The phrase was coined a couple of hundred years ago by an English sportswriter, referring to . . . boxing.
This reporter has never sensed anything “sweet” or “scientific” about a couple of guys punching each other’s lights out, but some people feel it. Among the many superb non-fiction writers to have appeared serially in The New Yorker over the years (Joseph Mitchell, Dorothy Parker, Truman Capote, John McPhee, etc.), A.J. Liebling revived the theme for a series of articles about boxing in the 1930s and ’40s that were later collected in a book titled The Sweet Science.
Personally, I can think of human activities that seem infinitely sweeter than pugilistics (though the Greek word is fun — pygmachia — but perhaps not as fun as eros), and others that are more truly scientific. Even, dare I say, more artful. And without causing facial mutilation and irreversible brain damage.
One late-April day on my motorcycle, railing through the forested mountains of North Carolina on a relentless sequence of curves in every possible geometry, I thought, “This is the sweet science.”
Threading a series of corners like this with sporting intent (i.e., swiftly and smoothly), a great many decisions are made and executed. You choose your entry speed and gear early, get the bike settled before you bank it in, and keep to the outside of the lane as long as you can, to see through the corner as far as possible and into the next one — and be seen by any oncoming traffic. Turn in early toward the apex, always allowing a little leeway to adjust your line, speed, or banking angle to dodge a pothole, a spray of gravel, an oncoming vehicle wandering into your lane, or — on blind rural corners — a tractor or a cow. With everything in balance, once you’re committed to the turn and in a steady state, a few degrees more or less throttle should be all the steering you need. To adjust the lean angle is to adjust the radius of the arc.
Exiting the turn, you run out wide again, head turned to look through the next corner (a counterintuitive technique that has to be learned — “Don’t look where you are, look where you’re going”).

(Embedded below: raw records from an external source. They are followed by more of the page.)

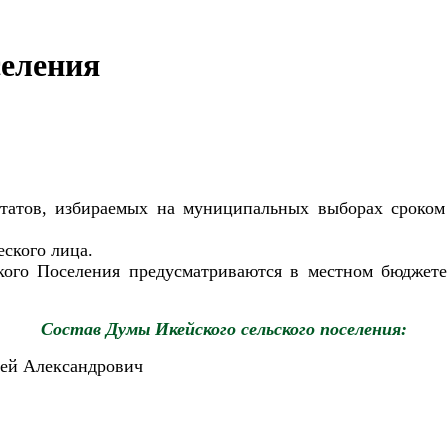
селения
путатов, избираемых на муниципальных выборах сроком
еского лица.
ского Поселения предусматриваются в местном бюджете
Состав Думы Икейского сельского поселения:
гей Александрович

The science of physics rules everything here, perhaps most of all where the rubber meets the road — the so-called coefficient of friction (COF, or µ) where your tires roll on pavement, gravel, dirt, wet leaves, manure, or puddles. On a motorcycle, you experience no “lateral Gs” — the rider always feels ninety degrees of gravitational pull, never thrown from side to side as one would be in a car.

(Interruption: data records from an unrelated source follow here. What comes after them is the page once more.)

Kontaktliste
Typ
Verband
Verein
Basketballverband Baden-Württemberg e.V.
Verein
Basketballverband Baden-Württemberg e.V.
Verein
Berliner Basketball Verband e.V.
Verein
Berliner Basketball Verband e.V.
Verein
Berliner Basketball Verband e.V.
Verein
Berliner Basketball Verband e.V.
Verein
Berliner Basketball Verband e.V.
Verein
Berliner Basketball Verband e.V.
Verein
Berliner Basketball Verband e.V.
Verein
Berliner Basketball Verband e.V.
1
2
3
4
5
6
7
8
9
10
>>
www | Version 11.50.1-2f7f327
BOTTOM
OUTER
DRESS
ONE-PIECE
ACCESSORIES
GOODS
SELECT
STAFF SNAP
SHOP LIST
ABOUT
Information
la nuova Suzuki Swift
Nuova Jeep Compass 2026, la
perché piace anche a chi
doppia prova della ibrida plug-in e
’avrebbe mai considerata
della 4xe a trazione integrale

However, the corollary is that a motorcycle has a very small contact patch — virtually two hand-prints gripping the road — and it is a “single-track” vehicle. It has been said that, “A motorcycle is so stupid it can’t even stand up by itself.” That is a mantra to be kept in mind at all times. (My friend Rick Foster adds another groaner: “A motorcycle can’t stand up by itself — because it’s ‘two-tired.’”)
At its best, the rider’s rhythm through a series of corners is like a slalom course on skis, or a hot lap on a racetrack — linking the turns gracefully, smoothly, and safely. No doubt the experience is sharpened by constant awareness of the consequences.

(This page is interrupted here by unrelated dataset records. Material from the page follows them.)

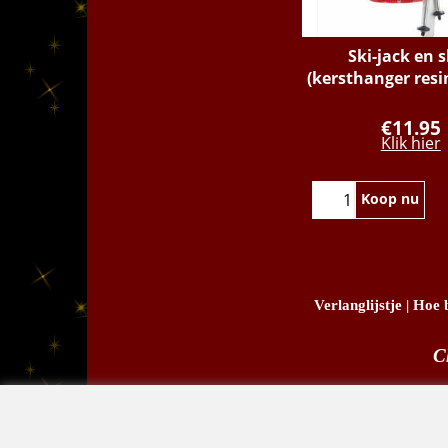
Ski-jack en s
(kersthanger resi
€
11.95
Klik hier
Koop nu
Verlanglijstje
|
Hoe b
C
D.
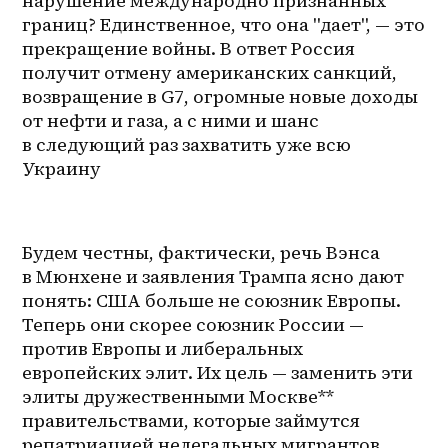
нарушение международно признанных 
границ? Единственное, что она "дает", — это 
прекращение войны. В ответ Россия 
получит отмену американских санкций, 
возвращение в G7, огромные новые доходы 
от нефти и газа, а с ними и шанс 
в следующий раз захватить уже всю 
Украину
Будем честны, фактически, речь Вэнса 
в Мюнхене и заявления Трампа ясно дают 
понять: США больше не союзник Европы. 
Теперь они скорее союзник России — 
против Европы и либеральных 
европейских элит. Их цель — заменить эти 
элиты дружественными Москве** 
правительствами, которые займутся 
репатриацией нелегальных мигрантов 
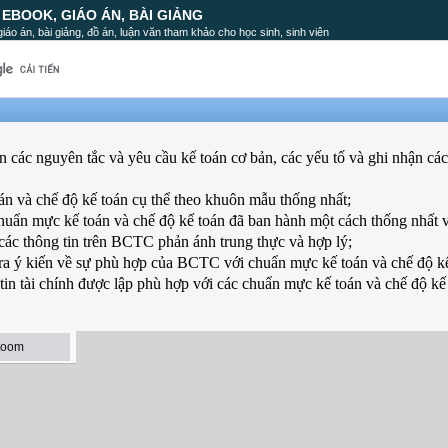
, EBOOK, GIÁO ÁN, BÀI GIẢNG
, giáo án, bài giảng, đồ án, luận văn tham khảo cho học sinh, sinh viên
các nguyên tắc và yêu cầu kế toán cơ bản, các yếu tố và ghi nhận các
án và chế độ kế toán cụ thể theo khuôn mẫu thống nhất;
uẩn mực kế toán và chế độ kế toán đã ban hành một cách thống nhất v
ác thông tin trên BCTC phản ánh trung thực và hợp lý;
 ra ý kiến về sự phù hợp của BCTC với chuẩn mực kế toán và chế độ kế
n tài chính được lập phù hợp với các chuẩn mực kế toán và chế độ kế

Getting it right is very satisfying; getting it wrong could be very painful.
Tour itineraries vary almost infinitely in the way showdates are connected and ordered — and thus in the areas between I am able to explore on days off. The early dates on this run of the tour happened to fall such that I was able to route us through North Carolina on several consecutive days off, commuting among shows in Orlando, Nashville, Raleigh, and Virginia Beach. Thus, by lucky happenstance, North Carolina became my “new discovery.” (A few tours ago I told Geddy that my latest discovery was Pennsylvania, and he said, “I’m pretty sure it’s already been discovered — people live there and that.”)
Previously I have rhapsodized about riding in other East Coast states such as Virginia, West Virginia, and Upstate New York, but this time the mountain backroads of North Carolina greatly impressed me. They gave Michael and me a rich and varied playground — I mean scientific laboratory.
One theme I have been pursuing in our photo setups is seeing how many corners we can get into one scene. Extreme settings, like a series of steep switchbacks in the Alps or Andes (see “The Power of Magical Thinking”) make it easy, but “regular” mountain roads are more of a challenge.
This photo of one of those North Carolina byways made our highest score so far — five curves in one shot. It will be hard to beat — not just numerically, but for the road’s lack of shoulders, powerlines, guardrails, or other unsightly distractions. As I ride along with an eye out for photo settings, countless possibilities are rejected simply for having ugly powerlines in them — a dealbreaker for me. (Yes, I know there are easy ways to “fix it in the mix,” as musicians used to say, and that’s fine for “decorative” photos. But not for “scientific” ones. We have our standards.)
Another science of paramount importance to a motorcyclist is meteorology — the weather. (As a “weather enthusiast,” I confess that seems like a sweet science, too.)
Unlike passengers in a car, a motorcycle rider is exposed to every degree of temperature, every drop of precipitation, and every unsettling crosswind. I have noted before that on the motorcycle, I can feel a rise or fall of only two degrees, and of course the difference between riding on a wet or dry road surface changes everything. Temperature and moisture have a direct effect not only on one’s comfort level, but on that all-important physical relationship with the road.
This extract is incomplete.